When not chasing down postmasters, Kevin and Jackie Lydon run a low-stress operation
1. What was your most memorable sale?
Two years before our No. 1 customer’s 50th birthday, we began working with her to find an awesome yellow diamond ring. She was a breast cancer survivor and had a new outlook on life. During an unrelated business trip to Los Angeles, we ended up in the wrong office building, a block from our regular supplier. My wife suggested we look around and, surprisingly, we found the perfect ring. We presented it to her and her husband at a restaurant with a dozen yellow roses at the table. She loved it. Everyone started crying their eyes out.
2. What was your finest hour in the realm of customer service?
A longtime customer recommended us to a friend in Phoenix who wanted to buy a pair of earrings for his wife for Christmas. I found the perfect pair and sent the earrings via USPS overnight express. The package needed to arrive in Phoenix the next day, and then quickly be forwarded to nearby Prescott before 2 p.m. the following day to allow the customer to drive to Phoenix for their Christmas celebration. To make sure the package arrived on time, I called the postmaster in Prescott. He told me he’d take the package to the customer’s house using his own car. The postmaster arrived at the house at 2:15 p.m. and no one was home. I called the customer and told him the postmaster was at his door waiting for him. The postmaster worked with me via phone to make sure the package got redirected to Phoenix. It was a shipping mess, but the package arrived just in time.
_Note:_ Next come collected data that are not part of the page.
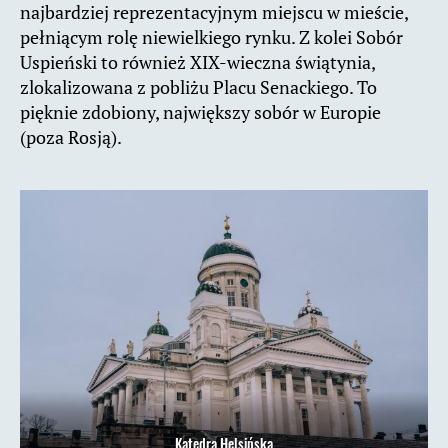
najbardziej reprezentacyjnym miejscu w mieście,
pełniącym rolę niewielkiego rynku. Z kolei Sobór
Uspieński to również XIX-wieczna świątynia,
zlokalizowana z pobliżu Placu Senackiego. To
pięknie zdobiony, największy sobór w Europie
(poza Rosją).
Katedra Helsińska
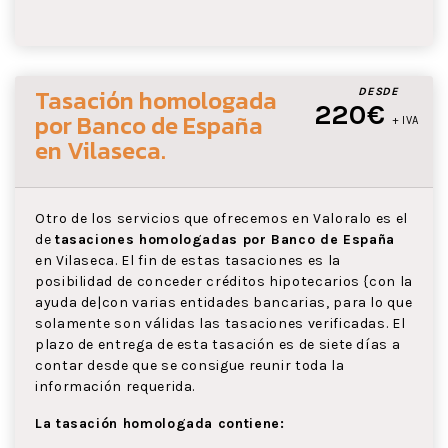
Tasación homologada
DESDE
220€
por Banco de España
+ IVA
en Vilaseca
.
Otro de los servicios que ofrecemos en Valoralo es el
de
tasaciones homologadas por Banco de España
en Vilaseca. El fin de estas tasaciones es la
posibilidad de conceder créditos hipotecarios {con la
ayuda de|con varias entidades bancarias, para lo que
solamente son válidas las tasaciones verificadas. El
plazo de entrega de esta tasación es de siete días a
contar desde que se consigue reunir toda la
información requerida.
La tasación homologada contiene:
3. What nightmare scenario did you turn around to save the day?
The [Zack’s Jewelry] owner was looking to sell his business to us after we had worked there for 26 years. When he was suddenly hospitalized with throat cancer, he changed his mind and sold the store to his two children. At 50, we had no jobs. It was October 2004, and we had to move fast to make something of the upcoming Christmas season. We drove around town and found a vacant Helzberg store with most everything intact—lighting, vault, security system. We secured a monthly lease, found rental cases, and made it through the holidays with the help of trusted vendors and loyal customers. Our former boss saw his sales drop 60 percent in our absence…and [soon] closed up shop. We leased the same store with our new name in March 2005, moved back in, and haven’t looked back since.
4. What’s the best idea you’ve come up with for your store?
Being one of the first jewelers in our market to use prototypes. This decision combined with using Gemvision, along with digital design, made us realize that final product sales aren’t as important as customer service with an emphasis on custom designs. The whole process got us thinking about how to improve customer service across the board, especially with after-sales follow-ups. It’s cheaper to retain your existing customers than to spend the money attracting new ones.
5. When you walk through your door, what do you like most about your store?
I feel at peace—and I get that same remark from customers because of our low-stress approach to sales. This comes from the right staffing. Our philosophy is we can teach the industry to anyone, but you can’t teach sales, attitude, and people skills.